Google Vision and AWS Rekognition are single-image analysis APIs -- you send an image and get labels or detections back. Mixpeek is a search infrastructure platform: it processes images through feature extraction pipelines, indexes results into vector namespaces, and provides composable retriever pipelines for querying. You also get multimodal support, so visual features can be searched alongside text, audio, and video content.
Does Mixpeek support real-time computer vision?
Mixpeek supports both real-time and batch processing. Collection triggers automatically process new images as they arrive in your bucket, enabling near-real-time feature extraction. For batch use cases, Mixpeek's Ray clusters scale horizontally to process millions of images in parallel. Retriever queries execute in sub-100ms for production search applications.
Can I combine computer vision with text and audio search?
Yes.

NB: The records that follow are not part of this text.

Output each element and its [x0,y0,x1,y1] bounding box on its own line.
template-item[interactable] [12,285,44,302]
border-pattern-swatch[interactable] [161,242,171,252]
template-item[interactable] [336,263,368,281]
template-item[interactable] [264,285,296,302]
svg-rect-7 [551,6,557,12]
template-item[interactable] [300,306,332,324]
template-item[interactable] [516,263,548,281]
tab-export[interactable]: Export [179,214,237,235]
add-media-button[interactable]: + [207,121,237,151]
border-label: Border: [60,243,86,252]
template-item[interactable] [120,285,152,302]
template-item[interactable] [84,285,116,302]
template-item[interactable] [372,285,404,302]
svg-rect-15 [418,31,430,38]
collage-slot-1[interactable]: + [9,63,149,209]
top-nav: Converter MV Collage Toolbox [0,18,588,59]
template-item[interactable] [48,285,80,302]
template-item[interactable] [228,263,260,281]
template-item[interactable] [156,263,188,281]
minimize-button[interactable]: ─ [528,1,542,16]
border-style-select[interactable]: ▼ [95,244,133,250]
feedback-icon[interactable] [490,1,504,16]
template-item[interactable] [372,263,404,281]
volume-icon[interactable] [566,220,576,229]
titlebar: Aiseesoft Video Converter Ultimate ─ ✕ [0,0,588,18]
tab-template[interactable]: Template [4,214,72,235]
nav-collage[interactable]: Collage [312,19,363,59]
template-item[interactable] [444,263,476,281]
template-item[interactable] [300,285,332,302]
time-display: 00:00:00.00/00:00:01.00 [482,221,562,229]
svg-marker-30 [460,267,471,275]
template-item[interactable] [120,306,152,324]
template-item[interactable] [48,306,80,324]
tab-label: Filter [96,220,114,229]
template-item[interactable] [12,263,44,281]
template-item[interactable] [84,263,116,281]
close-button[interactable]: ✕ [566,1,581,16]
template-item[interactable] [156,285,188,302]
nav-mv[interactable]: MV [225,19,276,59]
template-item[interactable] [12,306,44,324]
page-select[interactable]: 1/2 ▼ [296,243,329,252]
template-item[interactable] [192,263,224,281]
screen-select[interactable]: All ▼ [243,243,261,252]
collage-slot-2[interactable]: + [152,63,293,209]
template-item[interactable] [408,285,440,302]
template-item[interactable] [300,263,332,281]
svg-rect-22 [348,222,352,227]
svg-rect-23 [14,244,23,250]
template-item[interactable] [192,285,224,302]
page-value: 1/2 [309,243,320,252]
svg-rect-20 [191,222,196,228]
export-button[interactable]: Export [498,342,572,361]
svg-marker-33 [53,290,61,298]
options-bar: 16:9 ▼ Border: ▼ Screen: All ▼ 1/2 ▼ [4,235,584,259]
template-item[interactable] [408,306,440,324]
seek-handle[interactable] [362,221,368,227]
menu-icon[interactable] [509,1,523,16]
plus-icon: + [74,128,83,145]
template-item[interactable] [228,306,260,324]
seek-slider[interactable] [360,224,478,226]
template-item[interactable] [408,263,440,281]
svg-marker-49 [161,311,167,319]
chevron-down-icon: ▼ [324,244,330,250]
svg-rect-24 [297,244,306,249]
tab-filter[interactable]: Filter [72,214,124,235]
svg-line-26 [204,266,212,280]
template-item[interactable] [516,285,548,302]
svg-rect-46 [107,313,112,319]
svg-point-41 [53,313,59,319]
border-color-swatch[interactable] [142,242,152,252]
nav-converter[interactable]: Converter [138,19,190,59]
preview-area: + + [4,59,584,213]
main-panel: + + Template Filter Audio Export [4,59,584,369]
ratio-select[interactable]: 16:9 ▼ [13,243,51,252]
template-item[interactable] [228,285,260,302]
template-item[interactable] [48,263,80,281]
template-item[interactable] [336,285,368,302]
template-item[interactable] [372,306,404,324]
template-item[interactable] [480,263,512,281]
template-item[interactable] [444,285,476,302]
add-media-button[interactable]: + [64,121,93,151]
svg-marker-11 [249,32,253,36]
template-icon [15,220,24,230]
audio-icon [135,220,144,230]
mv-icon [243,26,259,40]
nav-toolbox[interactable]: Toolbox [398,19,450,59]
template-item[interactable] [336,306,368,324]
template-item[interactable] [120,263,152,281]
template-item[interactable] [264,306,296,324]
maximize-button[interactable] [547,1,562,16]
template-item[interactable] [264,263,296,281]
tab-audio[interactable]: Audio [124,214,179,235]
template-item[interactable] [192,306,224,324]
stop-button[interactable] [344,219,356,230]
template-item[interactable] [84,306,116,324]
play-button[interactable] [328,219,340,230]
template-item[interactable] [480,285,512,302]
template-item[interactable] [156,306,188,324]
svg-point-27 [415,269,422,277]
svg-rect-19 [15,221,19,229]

This is a core strength of Mixpeek. All modalities -- images, video, audio, text, and documents -- are indexed into the same namespace. A single retriever pipeline can search across visual features, text content, and audio simultaneously. For example, you can search for video content matching a text description and filter by detected objects and transcribed speech in one query.